Two filtering steps are applied to remove loci that can be problematic for tree building. Firstly, paralogues are added to the filter, and then loci that show unexpectedly high variance when compared to the nearest reference are removed.
- Any core gene that has more than one match in the core profile is added to the filter.
The variation filter is used to identify and remove loci that show an unusually large (or small in more distant comparisons) number of variant sites given the mutation rate over the rest of the genome. For this we assume that the distribution of mutations amongst loci should approximate a Poisson variation, and exclude loci that fall outside of a predetermined probability threshold. "Excessively" variant loci are likely to be so due to either (a) erroneous assembly - not unlikely when dealing with significant numbers of genomes or (b) the result of lateral gene transfer. In both cases, inclusion of the locus in tree building can lead to errors in branch length and the neighbour joining algorithm.

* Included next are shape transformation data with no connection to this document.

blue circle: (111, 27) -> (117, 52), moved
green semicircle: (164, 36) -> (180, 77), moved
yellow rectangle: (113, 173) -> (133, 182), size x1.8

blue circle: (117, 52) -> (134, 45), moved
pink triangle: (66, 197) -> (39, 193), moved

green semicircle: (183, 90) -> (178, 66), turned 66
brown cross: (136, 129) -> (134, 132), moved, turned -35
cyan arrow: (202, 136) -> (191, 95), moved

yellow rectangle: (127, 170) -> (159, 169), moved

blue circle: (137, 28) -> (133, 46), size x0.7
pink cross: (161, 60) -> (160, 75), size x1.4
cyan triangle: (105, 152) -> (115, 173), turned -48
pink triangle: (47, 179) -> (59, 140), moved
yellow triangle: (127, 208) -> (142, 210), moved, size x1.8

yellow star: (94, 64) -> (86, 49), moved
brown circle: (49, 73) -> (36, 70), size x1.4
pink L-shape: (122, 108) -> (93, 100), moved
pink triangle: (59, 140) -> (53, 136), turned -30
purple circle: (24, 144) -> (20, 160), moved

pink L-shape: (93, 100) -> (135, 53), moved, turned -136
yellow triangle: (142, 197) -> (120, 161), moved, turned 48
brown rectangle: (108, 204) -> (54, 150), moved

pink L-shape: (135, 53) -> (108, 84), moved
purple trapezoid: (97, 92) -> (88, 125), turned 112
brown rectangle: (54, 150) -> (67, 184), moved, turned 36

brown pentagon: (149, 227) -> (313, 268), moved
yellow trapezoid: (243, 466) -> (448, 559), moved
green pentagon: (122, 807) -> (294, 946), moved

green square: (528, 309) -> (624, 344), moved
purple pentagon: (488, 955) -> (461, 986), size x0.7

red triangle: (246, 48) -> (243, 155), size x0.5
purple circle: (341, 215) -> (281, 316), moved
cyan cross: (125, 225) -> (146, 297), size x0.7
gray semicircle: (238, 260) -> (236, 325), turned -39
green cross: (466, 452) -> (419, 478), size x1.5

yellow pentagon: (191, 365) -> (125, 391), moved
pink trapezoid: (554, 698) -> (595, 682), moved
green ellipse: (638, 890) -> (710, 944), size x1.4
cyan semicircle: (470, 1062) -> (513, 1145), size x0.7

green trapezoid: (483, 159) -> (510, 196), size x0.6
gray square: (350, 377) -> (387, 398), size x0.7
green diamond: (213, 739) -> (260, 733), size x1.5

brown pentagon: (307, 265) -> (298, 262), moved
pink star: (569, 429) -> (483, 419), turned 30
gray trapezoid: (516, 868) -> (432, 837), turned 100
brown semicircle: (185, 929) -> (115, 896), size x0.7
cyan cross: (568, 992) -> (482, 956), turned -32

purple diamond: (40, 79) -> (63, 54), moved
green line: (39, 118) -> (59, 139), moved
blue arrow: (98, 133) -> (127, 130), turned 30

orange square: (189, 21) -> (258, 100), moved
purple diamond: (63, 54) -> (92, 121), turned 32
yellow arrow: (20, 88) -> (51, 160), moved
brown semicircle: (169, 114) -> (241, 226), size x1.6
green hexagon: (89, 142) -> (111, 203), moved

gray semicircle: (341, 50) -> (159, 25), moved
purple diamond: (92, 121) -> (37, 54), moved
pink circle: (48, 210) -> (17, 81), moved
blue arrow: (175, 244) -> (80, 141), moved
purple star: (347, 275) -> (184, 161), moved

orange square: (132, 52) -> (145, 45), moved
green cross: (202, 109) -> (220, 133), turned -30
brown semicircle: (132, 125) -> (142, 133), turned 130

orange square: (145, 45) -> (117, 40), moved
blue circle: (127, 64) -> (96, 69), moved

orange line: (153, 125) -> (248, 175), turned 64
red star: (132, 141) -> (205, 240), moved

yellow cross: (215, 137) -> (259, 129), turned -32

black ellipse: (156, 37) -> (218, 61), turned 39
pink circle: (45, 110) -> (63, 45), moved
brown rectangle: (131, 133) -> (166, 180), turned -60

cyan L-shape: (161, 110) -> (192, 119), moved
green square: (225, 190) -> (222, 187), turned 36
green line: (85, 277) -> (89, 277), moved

In order to determine a probability threshold for marking a locus as unexpectedly variant, the following approach is applied. We assume that for a given pair of assemblies, they are equally diverged from a (close) common ancestor, and so we should observe twice as many variants as have occurred in a single genome. Thus the first calculation is 1 / (2 x core families). At this point it would expected to use the number of comparisons in the calculation to further lower the threshold, since in carrying out many comparisons we would expect to see rare events occurring. However, this makes calculations between collections not directly comparable, so we use a fixed size of comparisons that takes into account the large number comparisons we expect to run in Pathogenwatch. Thus the final threshold calculation is:
1 / (1000000 x 2 x C) where C is the number of core families.
During the reference assignment task, the number of differences at each locus and the total number of differences and nucleotides are counted. An overall mutation rate is calculated as differences / total nucleotides.
- 1.Then for each locus an expect number of mutations is determined by multiplying the mutation rate by the locus length in nucleotides. If the expected number is below 1 a minimum value of 1 is used.
- 2.The expected value is used as the mean of a poisson curve and the cumulative probability of observed number of mutations or more is determined. Or the inverse if the number of mutations is below the mean - i.e. fewer may be observed than expected, though in practice this never occurs as the mutation rate is normally low.
- 3.Loci that fail to meet the threshold are noted and excluded from further comparisons.